Note that the values for the 'max' gauge and percentiles are bound to a time window of 2 minutes. For the 'max' gauge for example, it means that its value is the maximum value during the time window. If no new values are recorded for the time window length, the 'max' gauge will be reset to 0.0 as a new time window starts.

Determine Timers for which Metrics are Recorded and Published

For more fine-grained control, combine the following properties to configure for which timers the application collects and publishes metric data:

  • ohi.instrumentation.<timer>.regex.tagname, where placeholder <timer> is the name of the timer.

  • ohi.instrumentation.<timer>.regex, where placeholder <timer> is the name of the timer.

For the given timer, the application verifies if the tag name matches the regular expression. Metrics data for the timer is published if that is the case.

For example, to collect metrics data for timer "ohi.resource.timer" for specific HTTP API resources (also known as IP resources), configure the following properties:

ohi.instrumentation.ohi.resource.timer.regex.tagname=resource
ohi.instrumentation.ohi.resource.timer.regex=^(?!\\/generic\\/).+

Generic HTTP API resources are identified by resource paths starting with "/generic/" (note that "generic" is the resource that provides an overview of the generic resources). The regular expression will not match these. As a result, the application records and publishes metrics data for IP resources only.
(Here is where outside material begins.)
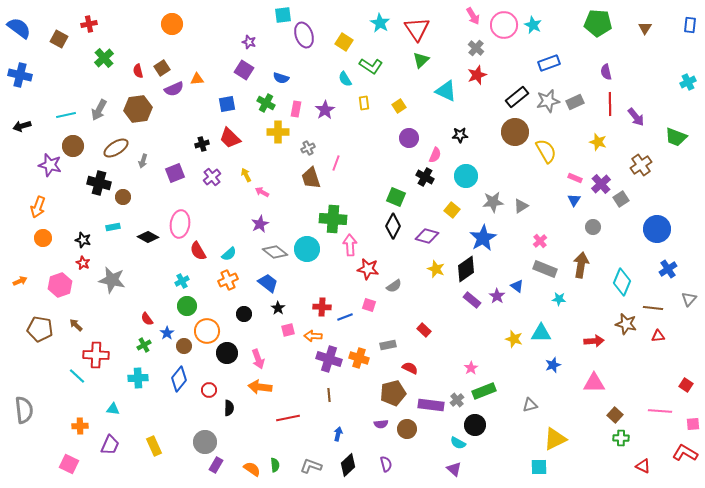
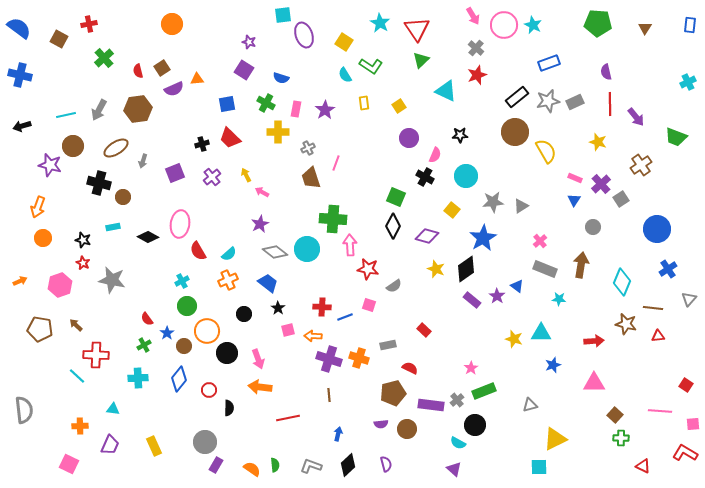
cyan semicircle at (345, 79): moved 4 px up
Alternatively, to collect metrics data for timer "ohi.resource.timer" for generic resources only, thus ignoring timer data for IP resources, configure the following properties:

ohi.instrumentation.ohi.resource.timer.regex.tagname=resource
ohi.instrumentation.ohi.resource.timer.regex=^\\/generic\\/.+

Configure ohi.resource.client.timer Resource Tag construction

The resource tag for an "ohi.resource.client.timer" should point to the name of the resource and not be more specific than that. For example, for a "/persons" resource with the following URL

/persons/1234

the value for the resource tag should be "/persons" and not the specific person resource "/persons/1234".

Using overly specific values like "/persons/1234" would lead to an explosion of "ohi.resource.client.timer" metrics being recorded and published. That is the reason for OHI applications to stop after the first path segment when determining the resource tag for an "ohi.resource.client.timer".
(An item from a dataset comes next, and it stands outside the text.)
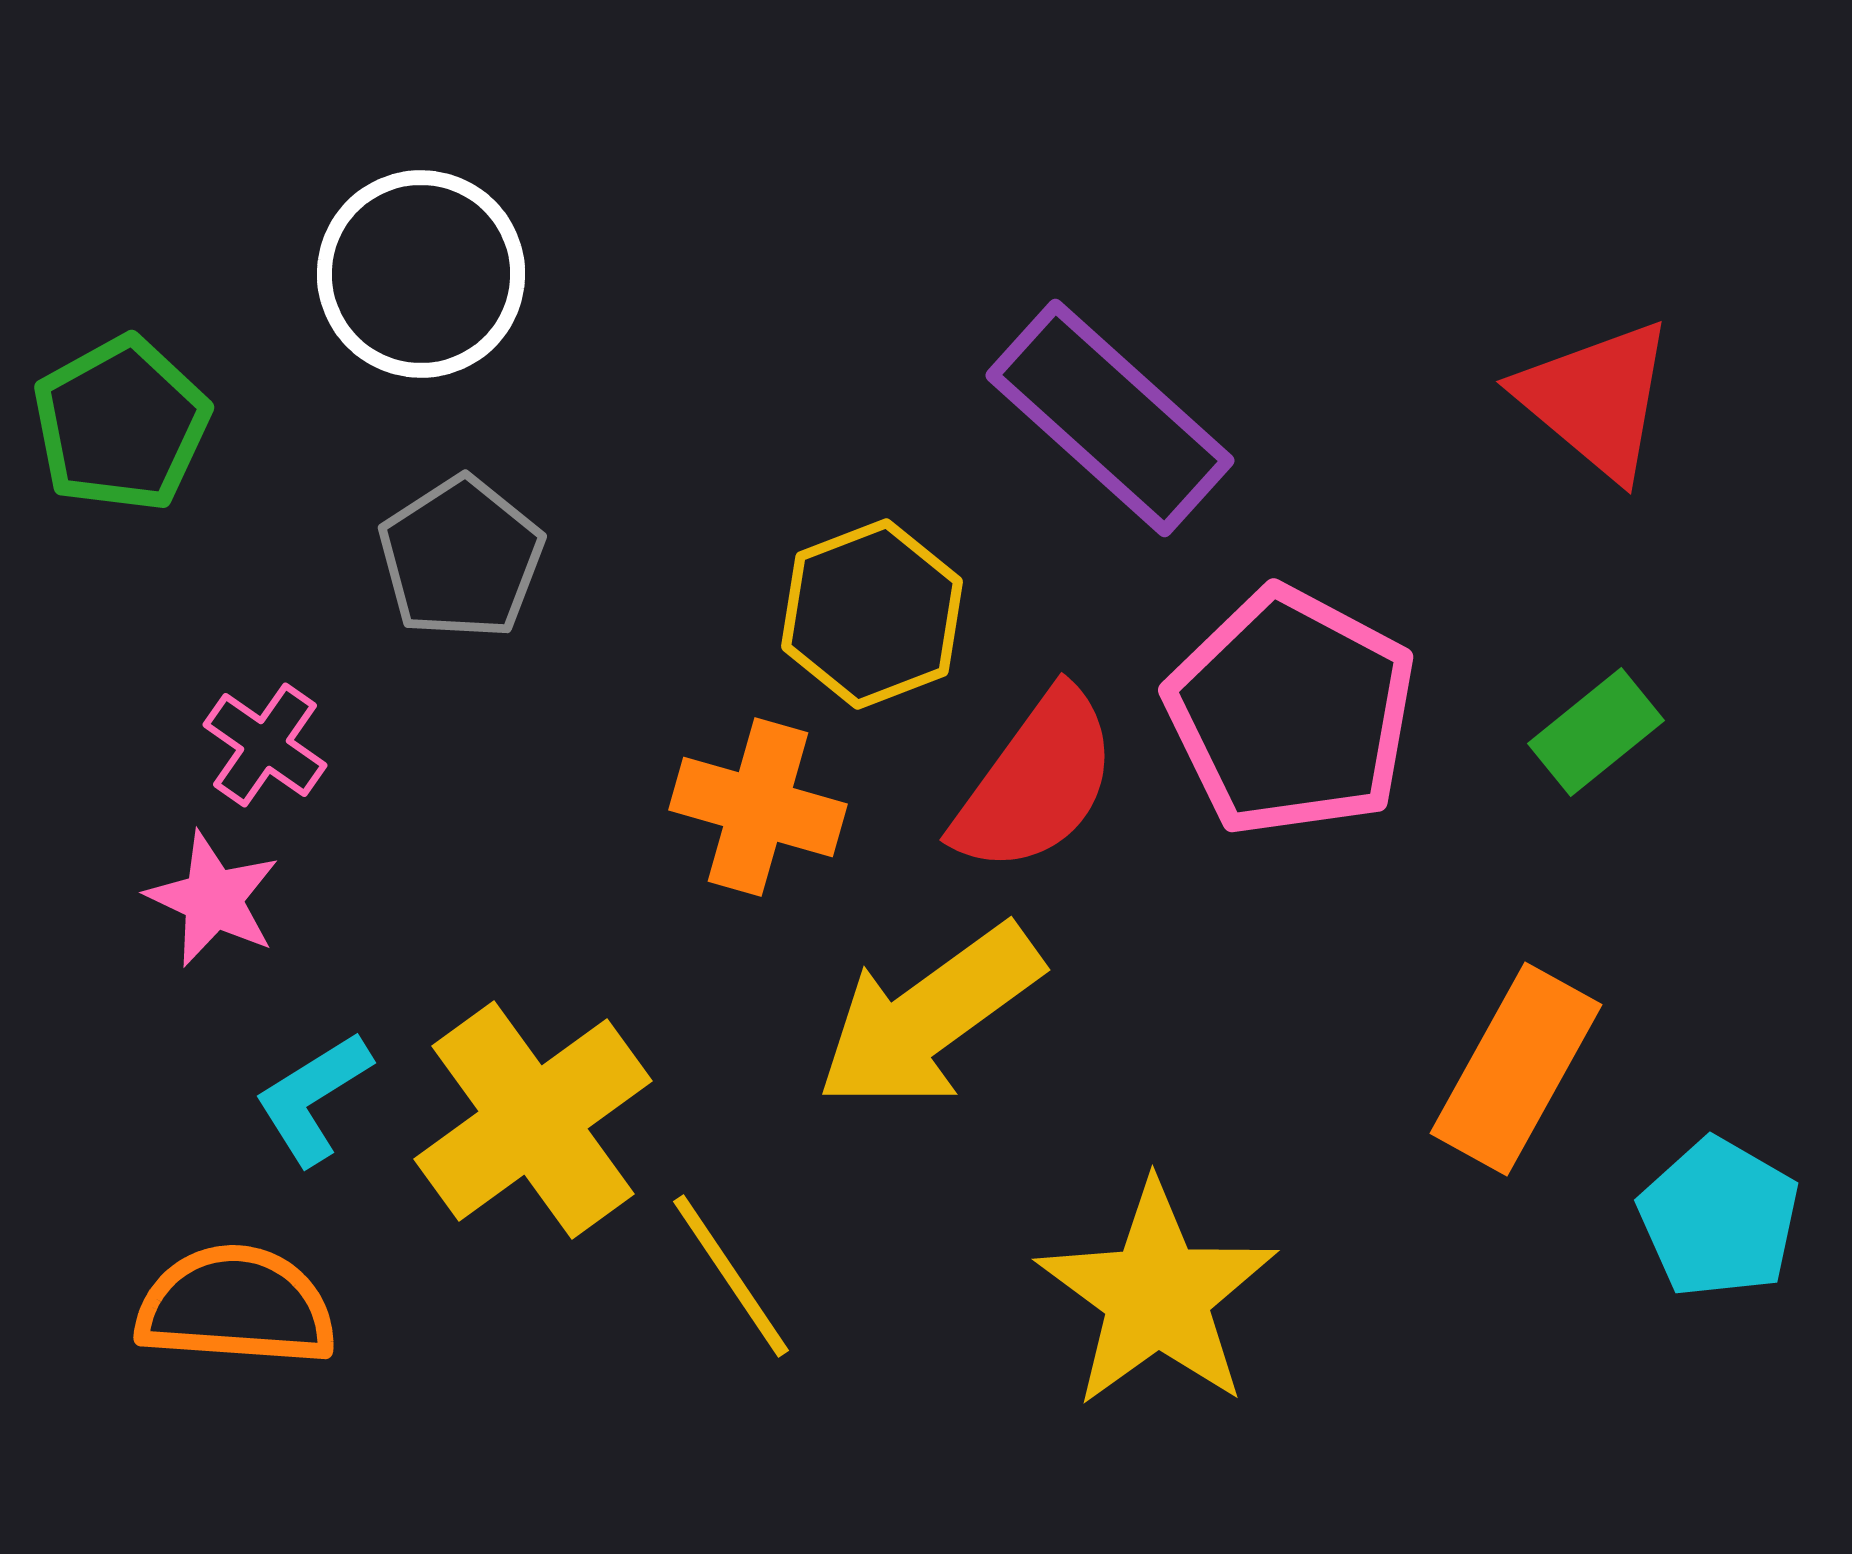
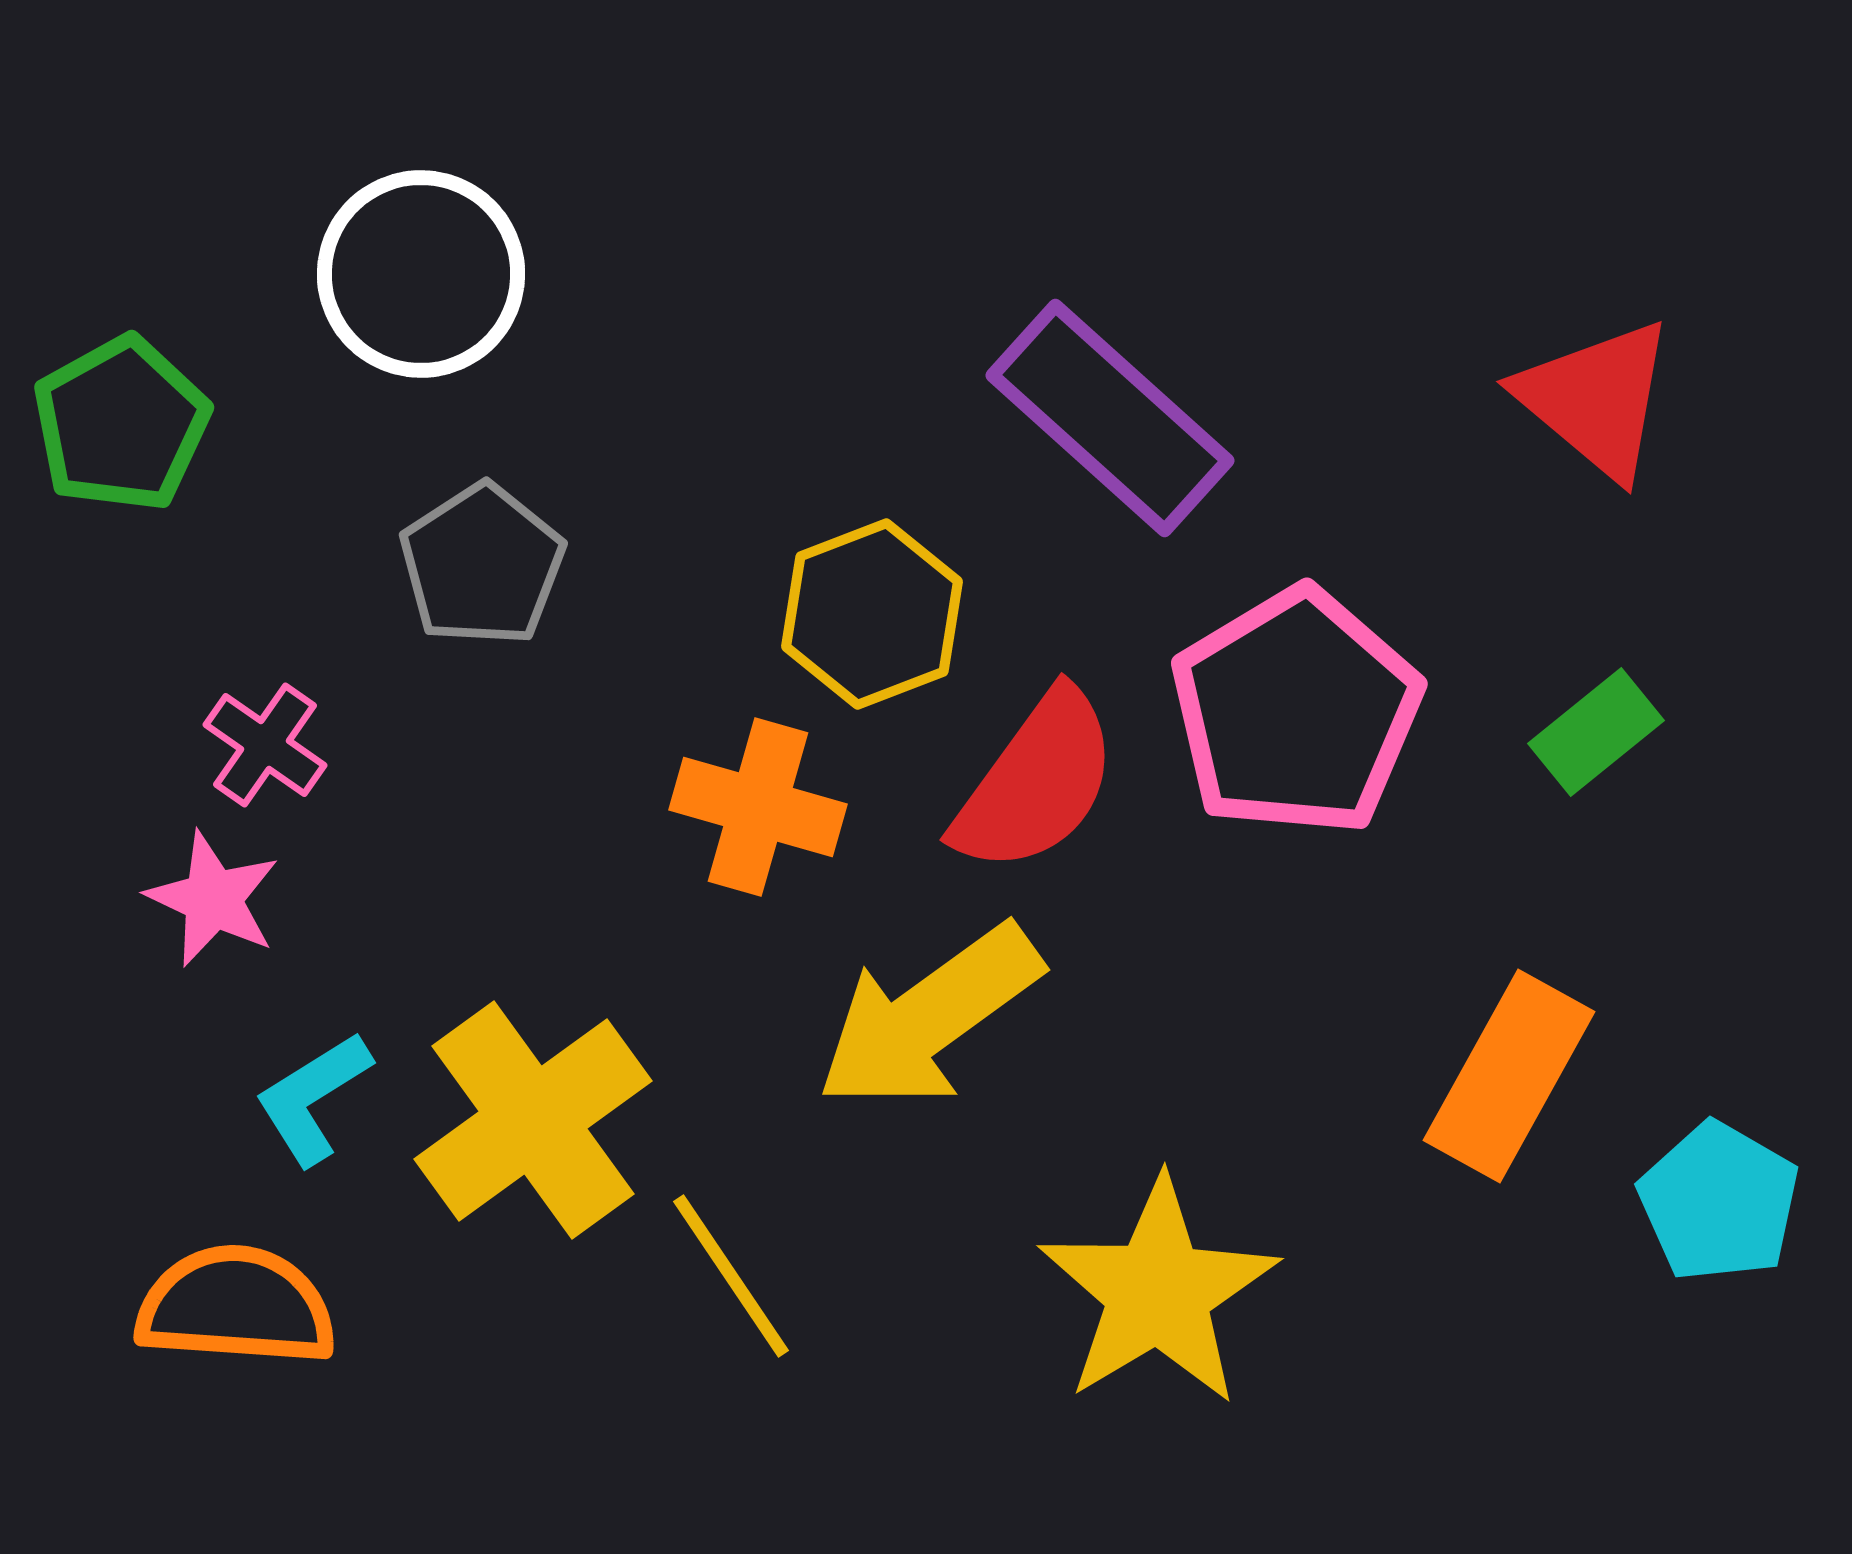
gray pentagon: moved 21 px right, 7 px down
pink pentagon: moved 5 px right; rotated 13 degrees clockwise
orange rectangle: moved 7 px left, 7 px down
cyan pentagon: moved 16 px up
yellow star: moved 1 px right, 3 px up; rotated 5 degrees clockwise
If that first path segment is, for example, a (load balancer) context root that should be included but is not specific enough in order to identify the actual resource name then the system needs to be configured to continue to traverse the resource path until it encounters a path segment prefix that was not in the list of path segment prefixes to ignore.
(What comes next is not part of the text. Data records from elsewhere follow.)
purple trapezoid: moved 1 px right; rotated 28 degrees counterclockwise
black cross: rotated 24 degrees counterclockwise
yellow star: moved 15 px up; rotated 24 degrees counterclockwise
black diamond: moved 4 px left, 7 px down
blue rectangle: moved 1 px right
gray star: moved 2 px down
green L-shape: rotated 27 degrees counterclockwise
Use the system property ohi.instrumentation.resourceclienttimer.segment.prefixes to specify a comma-separated list of known segment prefixes. For example, for an external "/persons" resource with the following URL

/loadbalancer-url/api/persons/1234

and an external "/providers" resource with the following URL

/provider-system-api/providers/ABCD

configure the property as follows:

ohi.instrumentation.resourceclienttimer.segment.prefixes=loadbalancer-url,api,provider-system-api

in order for OHI applications to determine resource tag values "/loadbalancer-url/api/persons" and "/provider-system-api/providers" respectively.